Projeto que reduz jornada e mira fim da escala 6x1 deve ter impacto limitado em parte das profissões; Saiba mais - Estado do Pará Online

Projeto que reduz jornada e mira fim da escala 6×1 deve ter impacto limitado em parte das profissões; Saiba mais

Proposta do governo prevê 40 horas semanais e dois dias de descanso, mas trabalhadores fora da CLT e com regimes específicos tendem a não sentir mudanças imediatas

O projeto de lei enviado pelo presidente Lula (PT) à Câmara dos Deputados, com tramitação em regime de urgência, propõe a redução da jornada semanal de trabalho de 44 para 40 horas e a criação de dois dias de descanso remunerado por semana. 
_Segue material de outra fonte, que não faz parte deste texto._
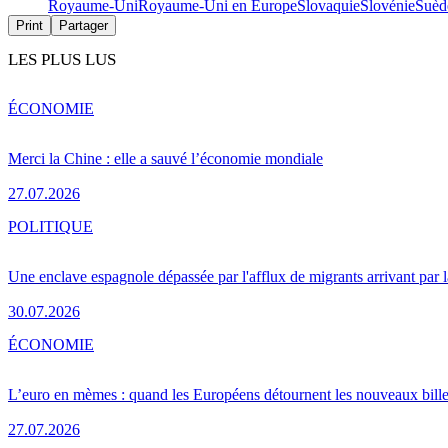
Royaume-Uni
Royaume-Uni en Europe
Slovaquie
Slovénie
Suèd
Print
Partager
LES PLUS LUS
ÉCONOMIE
Merci la Chine : elle a sauvé l’économie mondiale
27.07.2026
POLITIQUE
Une enclave espagnole dépassée par l'afflux de migrants arrivant par 
30.07.2026
ÉCONOMIE
L’euro en mèmes : quand les Européens détournent les nouveaux bille
27.07.2026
A medida busca alterar a Consolidação das Leis do Trabalho e é tratada pelo governo como uma tentativa de modernização das relações de trabalho e de enfrentamento à lógica da escala 6×1.

O que muda com o projeto
• Jornada semanal passa de 44 para 40 horas
• Criação de dois dias de descanso remunerado por semana
• Manutenção da jornada diária de até 8 horas
• Proibição de redução salarial com a mudança
• Negociação coletiva mantida, mas limitada ao novo teto

Apesar do alcance amplo, a proposta não deve impactar de forma direta todos os trabalhadores. 
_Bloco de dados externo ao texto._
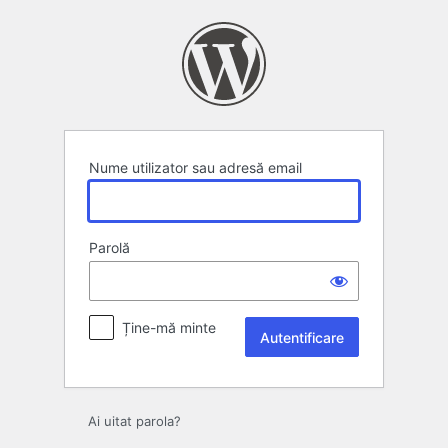
Autentificare
Nume utilizator sau adresă email
Parolă
Ține-mă minte
Ai uitat parola?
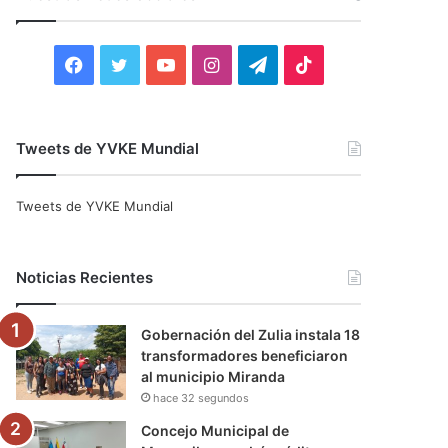
r
:
F
T
Y
I
T
T
a
w
o
n
e
i
c
i
u
s
l
k
Tweets de YVKE Mundial
e
t
T
t
e
T
Tweets de YVKE Mundial
b
t
u
a
g
o
o
e
b
g
r
k
Noticias Recientes
o
r
e
r
a
Gobernación del Zulia instala 18
k
a
m
transformadores beneficiaron
al municipio Miranda
m
hace 32 segundos
Concejo Municipal de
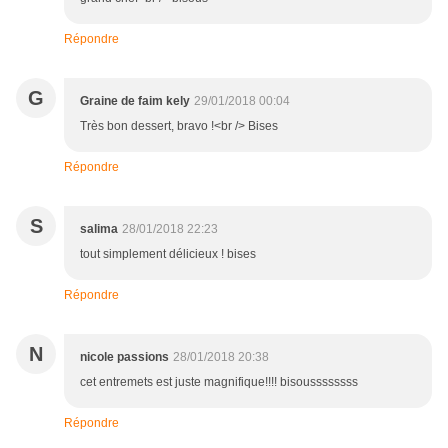
Répondre
G
Graine de faim kely
29/01/2018 00:04
Très bon dessert, bravo !<br /> Bises
Répondre
S
salima
28/01/2018 22:23
tout simplement délicieux ! bises
Répondre
N
nicole passions
28/01/2018 20:38
cet entremets est juste magnifique!!!! bisoussssssss
Répondre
Especialistas apontam que categorias fora do regime celetista ou com jornadas já diferenciadas tendem a manter suas rotinas, ao menos no curto prazo.

Quem não deve ser impactado diretamente

Trabalhadores autônomos
Advogados, artistas, profissionais PJ e MEI, que não seguem as regras da CLT

Trabalhadores informais
Motoristas e entregadores de aplicativo, ambulantes e parte da construção civil

Profissionais com escalas especiais
Médicos, professores, engenheiros, consultores e trabalhadores da comunicação e tecnologia

Servidores públicos
Regidos por estatutos próprios e, em geral, com jornadas já limitadas a 40 horas semanais

Mesmo com essas exceções, o projeto tem potencial de afetar a maioria dos trabalhadores com carteira assinada. 
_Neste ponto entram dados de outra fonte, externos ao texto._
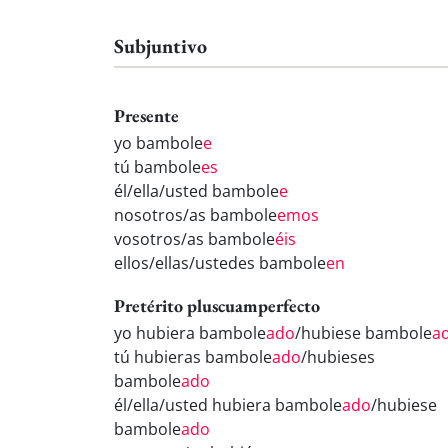
Subjuntivo
Presente
yo bambole
e
tú bambole
es
él/ella/usted bambole
e
nosotros/as bambole
emos
vosotros/as bambole
éis
ellos/ellas/ustedes bambole
en
Pretérito pluscuamperfecto
yo hubiera bambole
ado
/hubiese bambole
a
tú hubieras bambole
ado
/hubieses
bambole
ado
él/ella/usted hubiera bambole
ado
/hubiese
bambole
ado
Dados da Relação Anual de Informações Sociais (RAIS), indicam que  74% dos celetistas ainda cumprem jornadas de 44 horas semanais, especialmente em setores como indústria, comércio, hotelaria e alimentação.

O texto mantém a possibilidade de negociação coletiva, mas estabelece o limite máximo de 40 horas semanais como regra geral. Também preserva modelos como a escala 12×36, desde que respeitada a média mensal equivalente ao novo teto.

A proposta tramita paralelamente a outras iniciativas no Congresso, como a PEC 8/2025 e a PEC 221/2019, que tratam da redução da jornada sob perspectivas distintas. Ainda não há definição sobre qual texto deve avançar.

Caso aprovada, a nova regra terá vigência imediata, com previsão de transição gradual. No curto prazo, o impacto será concentrado nos trabalhadores formais regidos pela CLT, enquanto outros segmentos devem seguir operando sob suas próprias dinâmicas de trabalho.